Review

„Anatomie“ ist der erste deutsche Versuch auf der von „Scream“ losgetretenen Slasherwelle mitzusurfen.
Es beginnt in der Pathologie: Ein junger Mann wacht auf, kann sich nicht bewegen und nichts mehr fühlen. Als er jedoch aufsieht, merkt er, dass zwei Leute ihn bei lebendigem Leibe zu einem Präparat verarbeiten. Ein Anfang für alle Freunde des platten Schockeffekts, zugleich die Szene, die man als ersten Trailer einsetzte. Wer natürlich nach diesem Beginn erwartet, dass es so weitergeht, denn darf ich schon hier enttäuschen: Dies ist mit Abstand die blutigste Szene, dieses ansonsten verdammt blutleeren Schlitzerfilmchens.
Derweil schnippelt die ehrgeizige Studentin Paula Henning (Franka Potente) so emsig an Leichen rum und schreibt dermaßen gute Arbeiten darüber, dass sie für den Sommer ein renommiertes Anatomie-Seminar in Heidelberg besuchen kann. Ebenfalls dorthin fährt auch ihre Kommilitonin Gretchen (Anna Loos), die der wohl lächerlichste Charakter des ganzen Films: Blond, dauergeil wie ein Karnickel, aber hochintelligent (*murharhar*).

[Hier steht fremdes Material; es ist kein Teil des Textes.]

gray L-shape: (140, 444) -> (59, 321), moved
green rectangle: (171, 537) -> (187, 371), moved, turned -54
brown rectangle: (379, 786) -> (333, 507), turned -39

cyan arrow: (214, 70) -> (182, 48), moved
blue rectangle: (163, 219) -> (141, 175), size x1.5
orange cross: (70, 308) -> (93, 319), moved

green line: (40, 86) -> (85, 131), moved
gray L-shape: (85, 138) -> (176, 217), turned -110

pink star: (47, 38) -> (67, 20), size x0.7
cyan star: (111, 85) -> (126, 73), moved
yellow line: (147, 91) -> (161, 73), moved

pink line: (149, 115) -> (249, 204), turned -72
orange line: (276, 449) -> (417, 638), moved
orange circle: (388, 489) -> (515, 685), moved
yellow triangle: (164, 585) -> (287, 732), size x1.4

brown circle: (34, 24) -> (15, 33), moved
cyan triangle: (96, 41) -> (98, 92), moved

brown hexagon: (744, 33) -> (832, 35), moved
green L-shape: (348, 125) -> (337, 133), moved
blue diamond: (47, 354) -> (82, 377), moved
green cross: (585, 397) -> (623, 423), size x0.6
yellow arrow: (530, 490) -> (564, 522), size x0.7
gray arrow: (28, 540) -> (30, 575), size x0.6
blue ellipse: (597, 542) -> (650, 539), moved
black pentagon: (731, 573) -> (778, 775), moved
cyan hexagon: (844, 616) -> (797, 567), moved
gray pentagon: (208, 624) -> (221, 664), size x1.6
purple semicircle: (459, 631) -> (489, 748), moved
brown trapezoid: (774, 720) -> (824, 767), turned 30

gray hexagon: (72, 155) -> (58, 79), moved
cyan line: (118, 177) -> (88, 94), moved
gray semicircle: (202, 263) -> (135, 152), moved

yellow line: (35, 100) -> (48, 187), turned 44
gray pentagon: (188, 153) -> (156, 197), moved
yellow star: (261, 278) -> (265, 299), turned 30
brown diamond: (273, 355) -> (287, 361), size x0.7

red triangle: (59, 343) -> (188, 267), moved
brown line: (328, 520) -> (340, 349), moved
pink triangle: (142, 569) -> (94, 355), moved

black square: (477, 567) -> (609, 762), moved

Doch in Heidelberg gehen eben besagte beiden Präparatoren vor, die bald (was ein Zufall) auch einen Jungen verhackstücken wollen, den Paula kennt. Diese heftet sich an die Spur der Mörder [wie jeder andere Mensch es auch tun würde, statt die Polizei zu rufen ;-) ] und kommt dabei einem Geheimbund auf die Spur...
Stefan Ruzowitzkys aus „Scream“ und „Nachtwache“ zusammengeklautes Werk mag zwar über einen gewissen Unterhaltungswert verfügen, aber gerade aus der Masse an Slasher-Movies kann dieser teutonische Beitrag nicht herausragen. Die Spannungskurve steigt erst zum Ende wirklich an, genau wie das Tempo des Films, so dass es einfach zu spät ist, wenn der Film anfängt Punkte beim Zuschauer zu sammeln.
Dabei ist das Werk gar nicht mal ideenlos und bringt ein paar recht ordentliche Ideen wie den Bund der Antihippokraten mit ein. Auch das Szenario kann teilweise mit skurrilen Ideen überzeugen und ist recht unverbraucht, aber es fehlt halt einiges, was einen ordentlichen Slasher ausmacht. Zum einen mangelt es „Anatomie“ eindeutig an entsprechend spannend gestalteten Jagd- und Mordszenen, die erst im letzten Drittel zu bewundern sind. Davor werden die Fieslinge nur wenig aktiv und auch nicht auf besonders spannende Weise. Die Tatsache, dass Killer Nr. 1 schon ab der Hälfte enttarnt wird, kostet den Film an sich auch keine Punkte, nur leider erweist sich die Identität von Killer Nr. 2 nach vielen falschen Fährten als enttäuschend banal: Kein neues Motiv oder ähnliches, obwohl dies an sich der Höhepunkt des Films wäre.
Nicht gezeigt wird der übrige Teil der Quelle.